Quizá debamos orar
Scott Edgar, Utah, EE. UU.
Durante la primavera de 1975, mi familia y yo vivíamos en las hermosas tierras agrícolas de la región de Renania-Palatinado, en Alemania Occidental. Un domingo lluvioso, mientras manejábamos de la capilla a casa, nos detuvimos para echarle un vistazo a un automóvil que se había volcado al costado de la mojada ruta, donde comenzaba el bosque. Dentro del bosque ya estaba oscuro debido a la espesa cubierta que formaban los árboles y a la noche inminente.
Después de inspeccionar el auto completamente dañado, regresamos a nuestro coche y nos dimos cuenta de que estaba atascado en el lodo. No podía dar marcha atrás pero podía avanzar, hacia adentro del bosque. En otras ocasiones habíamos atravesado el bosque y descubierto que muchos de los caminos estaban conectados entre sí y que finalmente conducían al exterior, así que decidí avanzar e introducirme en la oscuridad.
Enseguida me di cuenta de que había tomado la decisión equivocada. El mojado y estrecho sendero estaba lleno de hondos surcos de lodo y nos conducían cada vez más a las profundidades del oscuro bosque. Intenté mantener la velocidad pues temía que, si nos deteníamos, quedaríamos atascados. A poca distancia por delante, vi que había un lugar más alto que parecía estar suficientemente firme para soportar el peso del vehículo.
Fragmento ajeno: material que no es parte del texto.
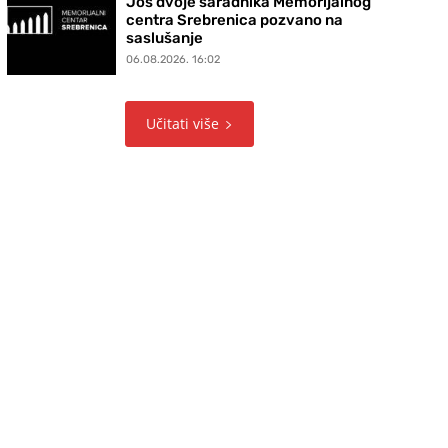
Još dvoje saradnika Memorijalnog
centra Srebrenica pozvano na
saslušanje
06.08.2026. 16:02
Učitati više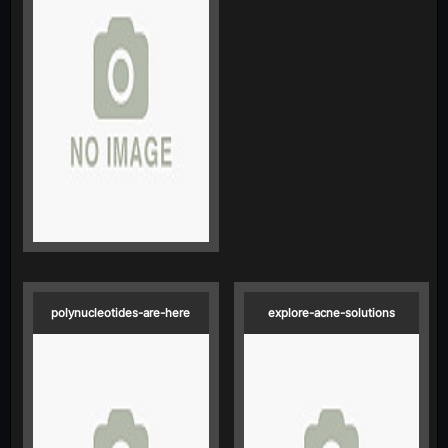
polynucleotides-are-here
explore-acne-solutions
Mi plan era sacar el auto del lodo y así ganar tiempo para pensar. El coche avanzó con ímpetu y logró salir del lodo.
Apagué el auto y salí. Con los faros apagados, no veía nada. Encendí de nuevo las luces, tomé una linterna y, tras inspeccionar el coche, decidí que lo mejor sería dar marcha atrás hacia el bosque y apresurarme a salir usando el camino por el que habíamos entrado.
Dando marcha atrás retrocedí todo lo que pude, aceleré un poco el motor, me abalancé hacia el camino y quedé atascado en el lodo. Estábamos en serios problemas. Fuera del auto reinaban una oscuridad y un silencio completos. Dentro del auto estábamos mi esposa y yo con tres niños aterrados.
Le pregunté a mi esposa si se le ocurría alguna idea y un momento después me contestó: “Quizá debamos orar”. Los niños se tranquilizaron casi inmediatamente. Yo ofrecí una humilde aunque desesperada oración para pedir ayuda. Mientras oraba, me vino una idea clara a la mente: “Coloca las cadenas para los neumáticos”.
De pie, vestida de domingo y hundida en unos 25 cm de lodo, mi dulce esposa sostenía la linterna mientras yo limpiaba las ruedas traseras con las manos y colocaba las cadenas. Con fe y confianza, volvimos a orar y encendí el motor. Lentamente atravesamos el lodo y finalmente volvimos al pavimento.
Por la emoción de habernos librado del lodo y de la oscuridad, casi se me olvidó quién nos había ayudado a salir del bosque; pero nuestra hija de cinco años me lo recordó cuando dijo: “Papi, el Padre Celestial sí que contesta las oraciones, ¿no crees?”.